Время. Оно ведь возникло не в момент взрыва, а на долю секунды раньше, когда девушка-барби задала свой вопрос. Иначе она не видела бы меня, а я не услышал бы ее, не смог бы — а я же собирался ответить? — с ней говорить. Зачем ей надо было знать, который час? Кто она такая? Как вообще появилась в безвременье?
В тот миг мы с ней находились рядом, друг напротив друга, между нами было не больше полутора метров, я стоял лицом к отелю, а она, соответственно, спиной… Ее должно было швырнуть взрывной волной прямо на меня, и тоже, разумеется, оглушить, такую кукольную и хрупкую… Почему тогда ее тоже не арестовали? Тогда, на недлинном пути к зарешеченной машине, я был один. Или ее увели раньше, в другом направлении? Надо у них спросить… да, и нарваться снова на ритуальное: «Вопросы тут задаем мы».

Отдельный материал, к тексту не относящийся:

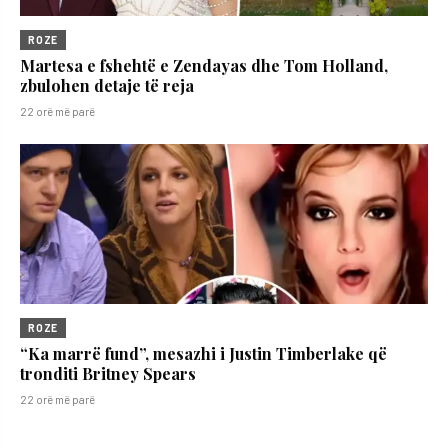
ROZE
Martesa e fshehtë e Zendayas dhe Tom Holland,
zbulohen detaje të reja
22 orë më parë
ROZE
“Ka marrë fund”, mesazhi i Justin Timberlake që
tronditi Britney Spears
22 orë më parë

А у него было много вопросов. И прежде всего они касались времени: жизненно важным казалось немедленно узнать, который час, какое сегодня число и какого месяца, какой год и день недели? Разумеется, ничего такого, чреватого диагнозом, он прямо не спрашивал, но кое-какую информацию успел считать с перекидного календаря на столе, с корявых загогулин шапки протокола, из обрывков разговоров снулых ментов между собой: вот же ж, сука, понедельник, день тяжелый, фигасе начинается неделька…
Понедельник, первое октября. Получается, я провел вне времени около полутора суток: дикая, алогичная конструкция, было бы куда более ожидаемо вернуться в тот самый момент, из которого я выпал тогда… Смешно, можно подумать, время хоть сколько-нибудь подчиняется нашей логике. С ровно той же вероятностью я мог быть выброшен в любое из тех времен, что рассыпались веером и мерцали передо мной там, в безвременье… Или нет? Я ничего не знаю об этом, и перебирать, будто цветные стеклышки, бесчисленные варианты, имитируя здравое размышление, попросту бессмысленно.

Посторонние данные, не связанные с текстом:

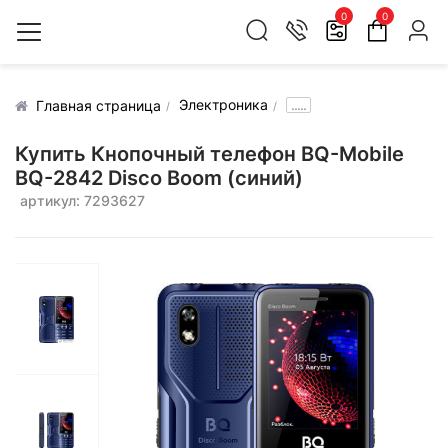
0
0
Электроника
.....
Главная страница
Купить Кнопочный телефон BQ-Mobile
BQ-2842 Disco Boom (синий)
артикул: 7293627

Беспокоило другое. Не укладывалось в систему, хотя относилось к той сфере, где она, система, была, где априори действовала пускай преступная, но все же человеческая логика.
Понедельник.
Семеро детей, сорок восемь взрослых… Жертв могло быть и намного больше. Если бы — и это очень просто, оно лежит на поверхности, плавает, приплясывая, словно поплавок, — если б не понедельник, а воскресенье. В воскресенье отель был набит до отказа участниками и гостями фестиваля, апогея культурной, да и вообще всей жизни этого города, литературоцентричного донельзя, до сумасшествия. Попробуй мыслить как террорист, отрешившись от личных рефлексий, от обычной человеческой морали, у тебя это всегда получалось более чем неплохо, так вот: если бы взрыв прогремел в воскресенье, он прозвучал бы на порядок мощнее и громче во всех смыслах. В воскресенье в это же время, пока они еще не разъехались по своим городам и странам… резонанс мог быть и международным. Почему же?..

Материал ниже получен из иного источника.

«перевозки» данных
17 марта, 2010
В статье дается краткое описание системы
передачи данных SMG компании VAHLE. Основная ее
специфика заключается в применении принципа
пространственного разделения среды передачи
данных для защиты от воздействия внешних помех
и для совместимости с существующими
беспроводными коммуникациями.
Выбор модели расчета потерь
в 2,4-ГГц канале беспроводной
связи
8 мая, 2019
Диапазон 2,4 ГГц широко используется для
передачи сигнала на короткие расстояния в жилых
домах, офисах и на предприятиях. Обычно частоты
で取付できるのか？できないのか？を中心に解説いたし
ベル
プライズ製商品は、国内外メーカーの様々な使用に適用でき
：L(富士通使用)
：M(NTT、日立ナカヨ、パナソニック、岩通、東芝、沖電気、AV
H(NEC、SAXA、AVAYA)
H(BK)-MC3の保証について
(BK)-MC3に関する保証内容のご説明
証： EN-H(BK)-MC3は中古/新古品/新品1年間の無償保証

А если не террористы — они, кстати, всегда публично берут на себя ответственность за произошедшее, и в твоих кровных интересах, чтобы так оно и случилось, — но если не профи, а какой-нибудь безумец-одиночка, вроде безработного Андрея Марковича, искренний ненавистник отеля, позорящего город, и этому человеку, наоборот, хотелось избежать по возможности лишних жертв… Так дождался бы, урод, окончания завтрака, чтобы они все порасходились по своим командировочным делам, ушли гулять, показывать город своим детям!.. Какого — прямо с утра, ровно в восемь?